The data »
⟨

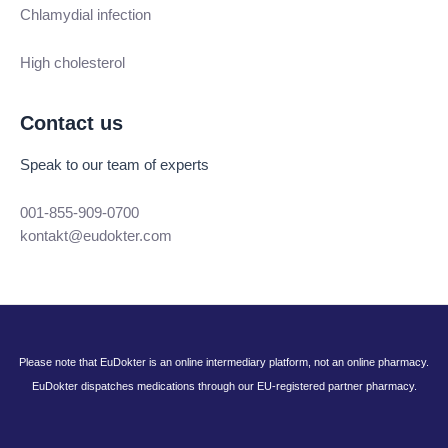
Chlamydial infection
High cholesterol
Contact us
Speak to our team of experts
001-855-909-0700
kontakt@eudokter.com
Please note that EuDokter is an online intermediary platform, not an online pharmacy.
EuDokter dispatches medications through our EU-registered partner pharmacy.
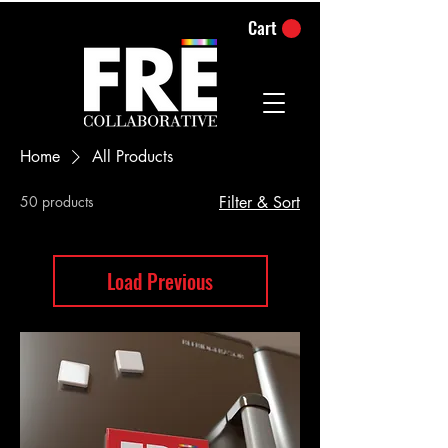
Cart
Home
All Products
50 products
Filter & Sort
Load Previous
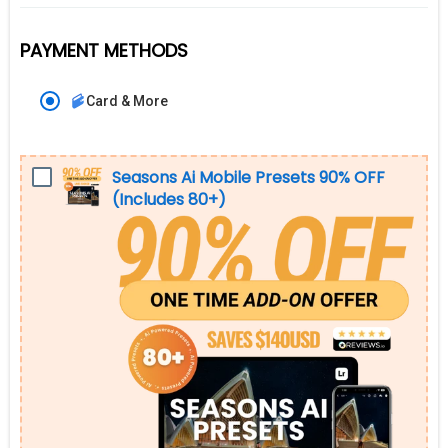
PAYMENT METHODS
Card & More
Seasons Ai Mobile Presets 90% OFF
(Includes 80+)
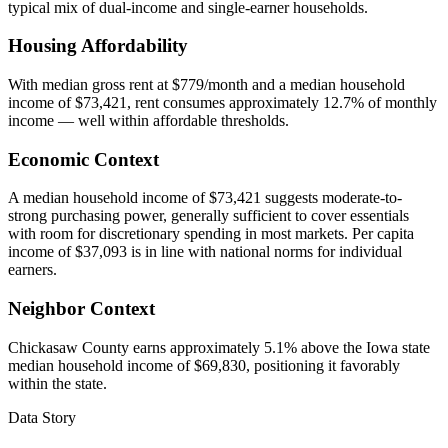
typical mix of dual-income and single-earner households.
Housing Affordability
With median gross rent at $779/month and a median household
income of $73,421, rent consumes approximately 12.7% of monthly
income — well within affordable thresholds.
Economic Context
A median household income of $73,421 suggests moderate-to-
strong purchasing power, generally sufficient to cover essentials
with room for discretionary spending in most markets. Per capita
income of $37,093 is in line with national norms for individual
earners.
Neighbor Context
Chickasaw County earns approximately 5.1% above the Iowa state
median household income of $69,830, positioning it favorably
within the state.
Data Story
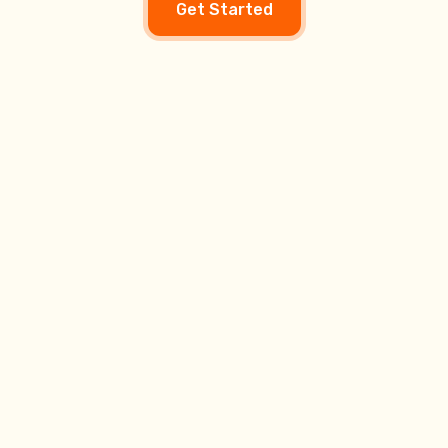
Get Started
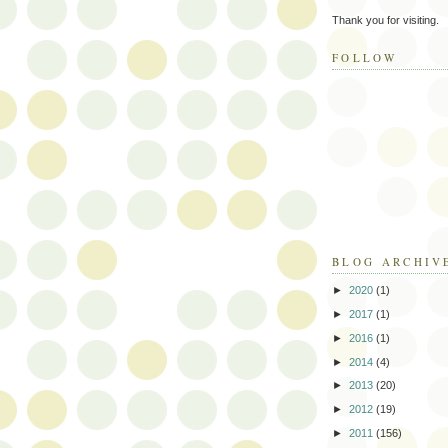
Thank you for visiting.
FOLLOW
BLOG ARCHIV
►
2020
(1)
►
2017
(1)
►
2016
(1)
►
2014
(4)
►
2013
(20)
►
2012
(19)
►
2011
(156)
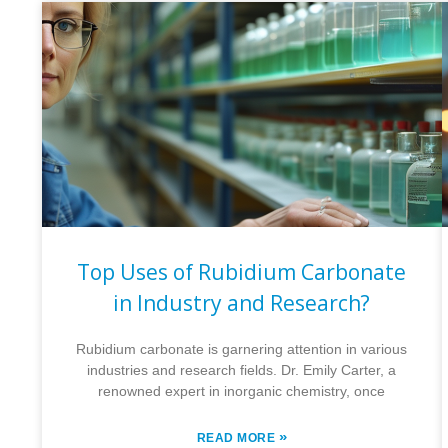
Top Uses of Rubidium Carbonate
in Industry and Research?
Rubidium carbonate is garnering attention in various
industries and research fields. Dr. Emily Carter, a
renowned expert in inorganic chemistry, once
»
READ MORE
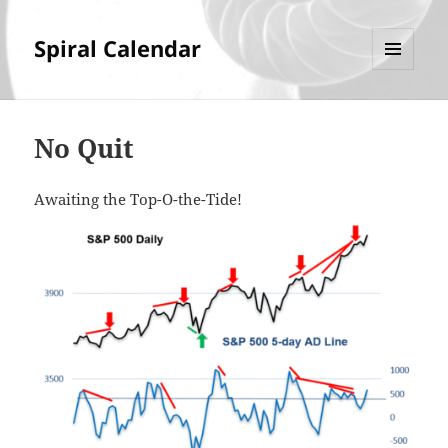
Spiral Calendar
MENU
AND
WIDGETS
No Quit
Awaiting the Top-O-the-Tide!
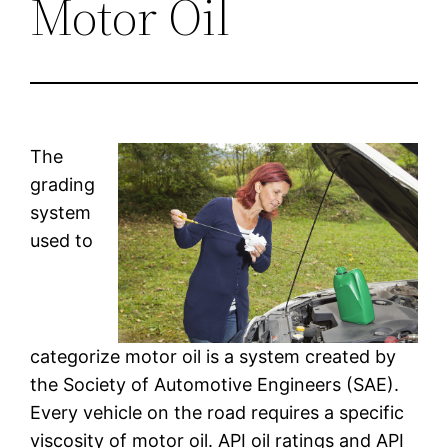
Motor Oil
The
grading
system
used to
categorize motor oil is a system created by
the Society of Automotive Engineers (SAE).
Every vehicle on the road requires a specific
viscosity of motor oil. API oil ratings and API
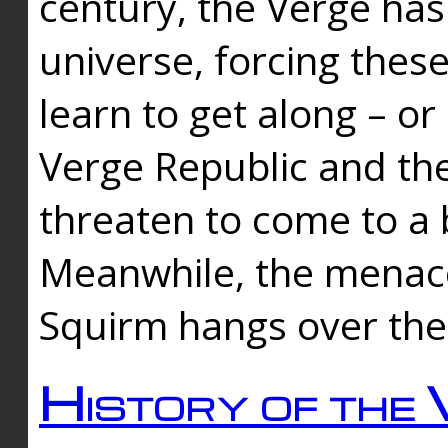
century, the Verge has
universe, forcing thes
learn to get along – or
Verge Republic and the
threaten to come to a 
Meanwhile, the menace
Squirm hangs over the
History of the 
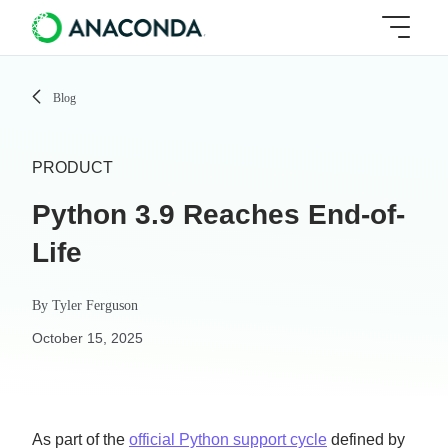
Blog
PRODUCT
Python 3.9 Reaches End-of-
Life
By
Tyler Ferguson
October 15, 2025
As part of the
official Python support cycle
defined by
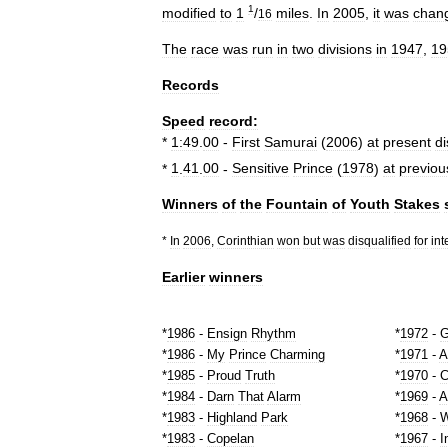
1
modified
to
1
/
miles
.
In
2005
,
it
was
chan
16
The
race
was
run
in
two
divisions
in
1947
,
19
Records
Speed
record:
*
1:49
.
00
-
First
Samurai
(
2006
)
at
present
d
*
1
.
41
.
00
-
Sensitive
Prince
(
1978
)
at
previou
Winners
of
the
Fountain
of
Youth
Stakes
*
In
2006
,
Corinthian
won
but
was
disqualified
for
int
Earlier
winners
*
1986
-
Ensign
Rhythm
*
1972
-
G
*
1986
-
My
Prince
Charming
*
1971
-
A
*
1985
-
Proud
Truth
*
1970
-
C
*
1984
-
Darn
That
Alarm
*
1969
-
A
*
1983
-
Highland
Park
*
1968
-
W
*
1983
-
Copelan
*
1967
-
I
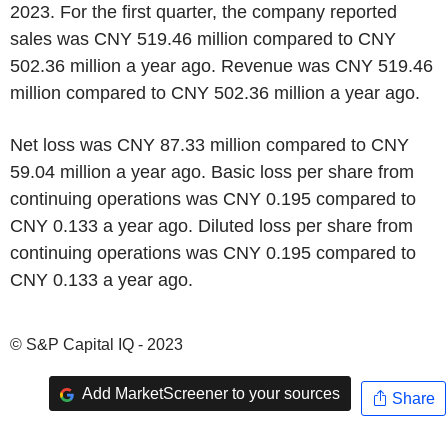
2023. For the first quarter, the company reported
sales was CNY 519.46 million compared to CNY
502.36 million a year ago. Revenue was CNY 519.46
million compared to CNY 502.36 million a year ago.
Net loss was CNY 87.33 million compared to CNY
59.04 million a year ago. Basic loss per share from
continuing operations was CNY 0.195 compared to
CNY 0.133 a year ago. Diluted loss per share from
continuing operations was CNY 0.195 compared to
CNY 0.133 a year ago.
© S&P Capital IQ - 2023
Add MarketScreener to your sources
Share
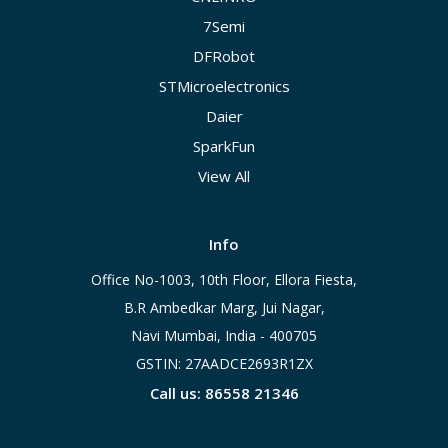
7Semi
DFRobot
STMicroelectronics
Daier
SparkFun
View All
Info
Office No-1003, 10th Floor, Ellora Fiesta,
B.R Ambedkar Marg, Jui Nagar,
Navi Mumbai, India - 400705
GSTIN: 27AADCE2693R1ZX
Call us: 86558 21346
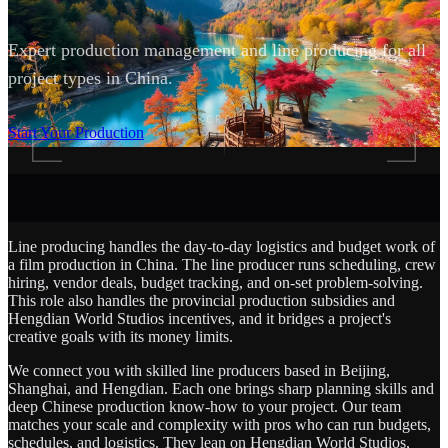
Expert production management and line producing for all
project types in China.
SCROLL
Start Your Production
Line producing handles the day-to-day logistics and budget work of
a film production in China. The line producer runs scheduling, crew
hiring, vendor deals, budget tracking, and on-set problem-solving.
This role also handles the provincial production subsidies and
Hengdian World Studios incentives, and it bridges a project's
creative goals with its money limits.
We connect you with skilled line producers based in Beijing,
Shanghai, and Hengdian. Each one brings sharp planning skills and
deep Chinese production know-how to your project. Our team
matches your scale and complexity with pros who can run budgets,
schedules, and logistics. They lean on Hengdian World Studios,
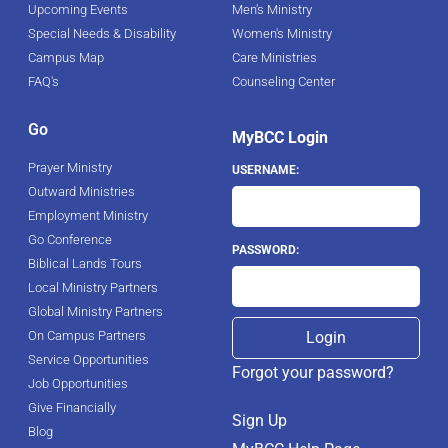
Upcoming Events
Men's Ministry
Special Needs & Disability
Women's Ministry
Campus Map
Care Ministries
FAQ's
Counseling Center
Go
MyBCC Login
Prayer Ministry
USERNAME:
Outward Ministries
Employment Ministry
Go Conference
PASSWORD:
Biblical Lands Tours
Local Ministry Partners
Global Ministry Partners
On Campus Partners
Service Opportunities
Forgot your password?
Job Opportunities
Give Financially
Sign Up
Blog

⟩

Activity »
An exact copy of every record above is required, with all pictures omitted.

Answer below »
Chlamydial infection
High cholesterol
Contact us
Speak to our team of experts
001-855-909-0700
kontakt@eudokter.com
Please note that EuDokter is an online intermediary platform, not an online pharmacy.
EuDokter dispatches medications through our EU-registered partner pharmacy.
Cart
Home
All Products
50 products
Filter & Sort
Load Previous
PAYMENT METHODS
Card & More
Seasons Ai Mobile Presets 90% OFF
(Includes 80+)
typical mix of dual-income and single-earner households.
Housing Affordability
With median gross rent at $779/month and a median household
income of $73,421, rent consumes approximately 12.7% of monthly
income — well within affordable thresholds.
Economic Context
A median household income of $73,421 suggests moderate-to-
strong purchasing power, generally sufficient to cover essentials
with room for discretionary spending in most markets. Per capita
income of $37,093 is in line with national norms for individual
earners.
Neighbor Context
Chickasaw County earns approximately 5.1% above the Iowa state
median household income of $69,830, positioning it favorably
within the state.
Data Story
Get Started
Thank you for visiting.
FOLLOW
BLOG ARCHIV
►
2020
(1)
►
2017
(1)
►
2016
(1)
►
2014
(4)
►
2013
(20)
►
2012
(19)
►
2011
(156)
Top Uses of Rubidium Carbonate
in Industry and Research?
Rubidium carbonate is garnering attention in various
industries and research fields. Dr. Emily Carter, a
renowned expert in inorganic chemistry, once
»
READ MORE
Spiral Calendar
MENU
AND
WIDGETS
No Quit
Awaiting the Top-O-the-Tide!
Motor Oil
The
grading
system
used to
categorize motor oil is a system created by
the Society of Automotive Engineers (SAE).
Every vehicle on the road requires a specific
viscosity of motor oil. API oil ratings and API
century, the Verge has
universe, forcing thes
learn to get along – or
Verge Republic and the
threaten to come to a 
Meanwhile, the menace
Squirm hangs over the
History of the 
Blog
PRODUCT
Python 3.9 Reaches End-of-
Life
By
Tyler Ferguson
October 15, 2025
As part of the
official Python support cycle
defined by
1
modified
to
1
/
miles
.
In
2005
,
it
was
chan
16
The
race
was
run
in
two
divisions
in
1947
,
19
Records
Speed
record:
*
1:49
.
00
-
First
Samurai
(
2006
)
at
present
d
*
1
.
41
.
00
-
Sensitive
Prince
(
1978
)
at
previou
Winners
of
the
Fountain
of
Youth
Stakes
*
In
2006
,
Corinthian
won
but
was
disqualified
for
int
Earlier
winners
*
1986
-
Ensign
Rhythm
*
1972
-
G
*
1986
-
My
Prince
Charming
*
1971
-
A
*
1985
-
Proud
Truth
*
1970
-
C
*
1984
-
Darn
That
Alarm
*
1969
-
A
*
1983
-
Highland
Park
*
1968
-
W
*
1983
-
Copelan
*
1967
-
I
2023. For the first quarter, the company reported
sales was CNY 519.46 million compared to CNY
502.36 million a year ago. Revenue was CNY 519.46
million compared to CNY 502.36 million a year ago.
Net loss was CNY 87.33 million compared to CNY
59.04 million a year ago. Basic loss per share from
continuing operations was CNY 0.195 compared to
CNY 0.133 a year ago. Diluted loss per share from
continuing operations was CNY 0.195 compared to
CNY 0.133 a year ago.
© S&P Capital IQ - 2023
Add MarketScreener to your sources
Share
7Semi
DFRobot
STMicroelectronics
Daier
SparkFun
View All
Info
Office No-1003, 10th Floor, Ellora Fiesta,
B.R Ambedkar Marg, Jui Nagar,
Navi Mumbai, India - 400705
GSTIN: 27AADCE2693R1ZX
Call us: 86558 21346
Expert production management and line producing for all
project types in China.
SCROLL
Start Your Production
Line producing handles the day-to-day logistics and budget work of
a film production in China. The line producer runs scheduling, crew
hiring, vendor deals, budget tracking, and on-set problem-solving.
This role also handles the provincial production subsidies and
Hengdian World Studios incentives, and it bridges a project's
creative goals with its money limits.
We connect you with skilled line producers based in Beijing,
Shanghai, and Hengdian. Each one brings sharp planning skills and
deep Chinese production know-how to your project. Our team
matches your scale and complexity with pros who can run budgets,
schedules, and logistics. They lean on Hengdian World Studios,
Upcoming Events
Men's Ministry
Special Needs & Disability
Women's Ministry
Campus Map
Care Ministries
FAQ's
Counseling Center
Go
MyBCC Login
Prayer Ministry
USERNAME:
Outward Ministries
Employment Ministry
Go Conference
PASSWORD:
Biblical Lands Tours
Local Ministry Partners
Global Ministry Partners
On Campus Partners
Service Opportunities
Forgot your password?
Job Opportunities
Give Financially
Sign Up
Blog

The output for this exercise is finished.